Diantara Stimulus dan respons terdapat ruang untuk memilih. Ruang untuk memilih inilah Anugerah terbesar bagi manusia dibanding mahluk lain. Dan anugerah terbesar ini akan menjadi sebuah keagungan jika pilihan-pilihan kita terbimbing oleh kekuatan yang disebut Hidayah. Pilihan-pilihan yang terbimbing hidayah ini akan menghasilkan kemuliaan.

Pilihan yang tak terbimbing oleh hidayah membuat kerugian bagi diri sendiri, Inilah yang terjadi pada Putra nabiyullah Nuh A.S. Dan piliham yang terbimbing hidayah, dari mereka yang rendah hati, telah menyelamatkan mereka di Perahu Nabi Nuh yang pada akhirnya mendarat di Puncak Juddi, Puncak Kebaruan. Kita memperinagti... Hari Hidup di Puncak Kebaruan I Muharram ini. Happy New Life !
(Darwono Tuan Guru)



Pendahuluan

30 November 2010, merupakan puncak perayaan 11 tahun The Habibie Center. Puncak acara ini dilangsungkan di Grand Sahid Hotel Jakarta, diisi berbagai kegiatan antara lain, Dialog, Penganugerahan Habibie Award hingga peluncuran buku Habibie - Ainun dan peluncuran Indek Kinerja Bangsa yang dipresentasikan oleh Dr. Ahmad Watik Pratiknya.
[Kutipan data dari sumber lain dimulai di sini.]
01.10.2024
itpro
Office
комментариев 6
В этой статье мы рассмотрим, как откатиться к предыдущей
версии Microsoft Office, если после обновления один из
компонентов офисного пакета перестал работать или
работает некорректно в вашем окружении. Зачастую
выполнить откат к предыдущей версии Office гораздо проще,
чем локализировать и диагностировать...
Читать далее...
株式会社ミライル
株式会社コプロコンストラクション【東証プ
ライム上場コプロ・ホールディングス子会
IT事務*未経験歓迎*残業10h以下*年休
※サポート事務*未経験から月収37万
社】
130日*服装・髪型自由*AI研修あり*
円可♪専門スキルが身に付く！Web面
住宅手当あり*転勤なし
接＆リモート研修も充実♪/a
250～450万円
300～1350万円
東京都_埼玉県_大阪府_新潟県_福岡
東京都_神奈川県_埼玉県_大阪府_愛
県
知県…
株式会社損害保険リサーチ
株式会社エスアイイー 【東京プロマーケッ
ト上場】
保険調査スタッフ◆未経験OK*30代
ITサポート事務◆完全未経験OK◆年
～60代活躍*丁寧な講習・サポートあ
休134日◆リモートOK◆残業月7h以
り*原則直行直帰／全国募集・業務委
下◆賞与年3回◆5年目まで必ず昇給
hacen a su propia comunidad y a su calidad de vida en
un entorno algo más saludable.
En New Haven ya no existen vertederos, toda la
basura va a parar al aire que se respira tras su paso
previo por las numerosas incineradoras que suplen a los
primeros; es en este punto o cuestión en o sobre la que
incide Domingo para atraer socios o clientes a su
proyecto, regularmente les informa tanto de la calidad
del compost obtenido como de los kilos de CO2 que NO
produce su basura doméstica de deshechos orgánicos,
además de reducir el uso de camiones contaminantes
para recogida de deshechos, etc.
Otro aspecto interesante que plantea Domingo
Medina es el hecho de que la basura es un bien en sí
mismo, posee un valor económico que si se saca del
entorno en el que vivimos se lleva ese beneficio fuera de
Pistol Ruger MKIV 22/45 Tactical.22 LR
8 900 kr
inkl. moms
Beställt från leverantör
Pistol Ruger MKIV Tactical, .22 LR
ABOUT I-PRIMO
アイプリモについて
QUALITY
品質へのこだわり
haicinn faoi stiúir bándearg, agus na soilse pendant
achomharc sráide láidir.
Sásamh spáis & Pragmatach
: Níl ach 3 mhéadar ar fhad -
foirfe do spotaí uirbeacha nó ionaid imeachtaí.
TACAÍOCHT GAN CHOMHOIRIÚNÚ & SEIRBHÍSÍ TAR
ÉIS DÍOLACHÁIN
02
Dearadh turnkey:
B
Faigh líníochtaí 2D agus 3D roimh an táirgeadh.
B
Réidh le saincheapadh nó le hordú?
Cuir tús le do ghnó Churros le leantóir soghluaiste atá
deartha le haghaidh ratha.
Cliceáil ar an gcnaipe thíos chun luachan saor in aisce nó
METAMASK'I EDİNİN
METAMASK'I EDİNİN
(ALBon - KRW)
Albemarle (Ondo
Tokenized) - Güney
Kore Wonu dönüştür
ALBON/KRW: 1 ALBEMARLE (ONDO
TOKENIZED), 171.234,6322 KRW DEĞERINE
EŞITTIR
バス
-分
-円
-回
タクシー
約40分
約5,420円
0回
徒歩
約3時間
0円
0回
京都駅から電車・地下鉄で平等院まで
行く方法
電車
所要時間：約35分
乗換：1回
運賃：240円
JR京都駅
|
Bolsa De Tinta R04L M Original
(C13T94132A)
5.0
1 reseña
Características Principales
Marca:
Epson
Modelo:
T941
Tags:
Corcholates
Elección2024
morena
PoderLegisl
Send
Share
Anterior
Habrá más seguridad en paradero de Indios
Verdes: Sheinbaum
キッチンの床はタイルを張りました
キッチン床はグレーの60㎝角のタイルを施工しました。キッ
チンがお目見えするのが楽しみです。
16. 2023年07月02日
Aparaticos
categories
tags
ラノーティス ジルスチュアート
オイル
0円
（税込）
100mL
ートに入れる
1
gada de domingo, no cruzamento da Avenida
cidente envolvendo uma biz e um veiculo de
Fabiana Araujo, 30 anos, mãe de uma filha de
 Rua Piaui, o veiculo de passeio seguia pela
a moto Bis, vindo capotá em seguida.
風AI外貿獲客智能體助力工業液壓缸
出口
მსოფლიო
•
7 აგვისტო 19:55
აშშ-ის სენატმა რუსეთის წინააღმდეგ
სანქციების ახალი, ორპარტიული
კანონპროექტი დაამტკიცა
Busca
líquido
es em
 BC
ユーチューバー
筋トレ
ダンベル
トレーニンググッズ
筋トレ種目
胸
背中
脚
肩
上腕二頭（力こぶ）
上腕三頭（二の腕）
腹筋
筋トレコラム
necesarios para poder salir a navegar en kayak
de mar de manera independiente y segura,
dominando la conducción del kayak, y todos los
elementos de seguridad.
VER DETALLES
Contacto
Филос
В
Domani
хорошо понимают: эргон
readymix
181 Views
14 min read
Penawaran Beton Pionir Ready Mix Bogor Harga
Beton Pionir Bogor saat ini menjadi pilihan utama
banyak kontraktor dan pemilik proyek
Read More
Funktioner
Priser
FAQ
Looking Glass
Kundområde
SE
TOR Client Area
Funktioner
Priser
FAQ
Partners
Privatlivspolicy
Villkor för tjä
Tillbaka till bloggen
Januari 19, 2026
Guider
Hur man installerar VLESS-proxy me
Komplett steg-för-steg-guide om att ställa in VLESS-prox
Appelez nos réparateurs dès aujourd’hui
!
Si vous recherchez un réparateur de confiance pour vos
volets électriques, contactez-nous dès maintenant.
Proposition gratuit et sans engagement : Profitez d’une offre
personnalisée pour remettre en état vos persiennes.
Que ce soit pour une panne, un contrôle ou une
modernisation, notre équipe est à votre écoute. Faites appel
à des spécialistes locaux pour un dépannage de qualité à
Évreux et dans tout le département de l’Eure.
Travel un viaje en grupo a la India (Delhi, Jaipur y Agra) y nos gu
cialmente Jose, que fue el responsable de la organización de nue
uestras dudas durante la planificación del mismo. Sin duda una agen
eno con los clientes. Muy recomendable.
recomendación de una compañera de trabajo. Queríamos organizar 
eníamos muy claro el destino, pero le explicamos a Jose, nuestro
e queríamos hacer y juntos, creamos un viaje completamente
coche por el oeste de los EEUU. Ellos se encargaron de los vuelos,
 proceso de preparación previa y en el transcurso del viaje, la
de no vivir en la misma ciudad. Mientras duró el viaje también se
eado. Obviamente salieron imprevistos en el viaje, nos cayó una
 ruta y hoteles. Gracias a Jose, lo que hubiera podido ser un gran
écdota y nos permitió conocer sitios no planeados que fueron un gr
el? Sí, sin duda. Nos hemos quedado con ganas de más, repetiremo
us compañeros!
Melalui tema besar : Demokratisasi Tak Boleh Berhenti, berbagai acara tersebut berlangsung lancar, aman, kritis, demokratis, egaliter, menggairahkan, logis dan juga menyentuh hati. Pendek kata, acara yang berlangsung dari pukul 8 pagi dan berahir pada pukul 22 malam, merupakan cagara yang menggaungkan Gema demokratisasi hingga Gema hati anak-anak bangsa yang tumplek blek dari berbagai kalangan: Intelektual, budayawan, rohaniawan, LSM dan birokrat dan teknokrat. Penulis beruntung dapat mengikuti semua acara ditengah samudra "para elite' nasional di bidang masing-masing.

Dialog Perdamaian

Dengan tema "Merajut Perdamaian Di Tengah Komunitas yang Terpecah, Mungkinkah konflik dapat dicegah ?" dialog menampilkan Fazli Jalal dari kalangan Pendidikan (utusan kantor Mendiknas), Ade Armando (Ahli Media), dan Imam Prasojo (Sosiolog), sementara itu tampil sebagai penanggap adalah Proh BJ Habibie, Wakil Korban Konflik dan Penulis Sendiri.

Fazli Djalal menyampaikan pesan-pesan ideal bagi demokratisasi, inklusivisme dan egalitarian dalam system pendidikan berdasarkan undang-undang pendidikan. Sementara itu Ade Armando menyoroti bagaimana peran Media yang justru kurang mendukung tercapainya penyelesaian konflik. Sedang Imam Prasojo menekankan pada pembangunan partisipatif untuk dapat menciptakan masyarakat yang kondusif bagi perdamaian.

Dalam termin diskusi, Prof BJ Habibie menyampaikan dan menekankan perlunya pembudayaan sikap-sikap demokratis dan menghargai perbedaan. Sementara itu, penulis menyampaikan realitas ironisme dunia pendidikan kita. Meski secara ideal berdasar UU sistem pendidikan kita mengarah pada demokratisasi, inklusivisme dan egalitarian, namun dalam prakteknya, dunia pendidikan kita justru menarik kita ke arak eklusivisme, elitisme, dan pengkotak-kotakan kelas melalui katagorisasi sekolah-sekolah dan sejenisnya, yang hanya menguntungkan bagi puncak kerucut tertentu damun dapat membahayakan bangunan kerucut secara keseluruhan.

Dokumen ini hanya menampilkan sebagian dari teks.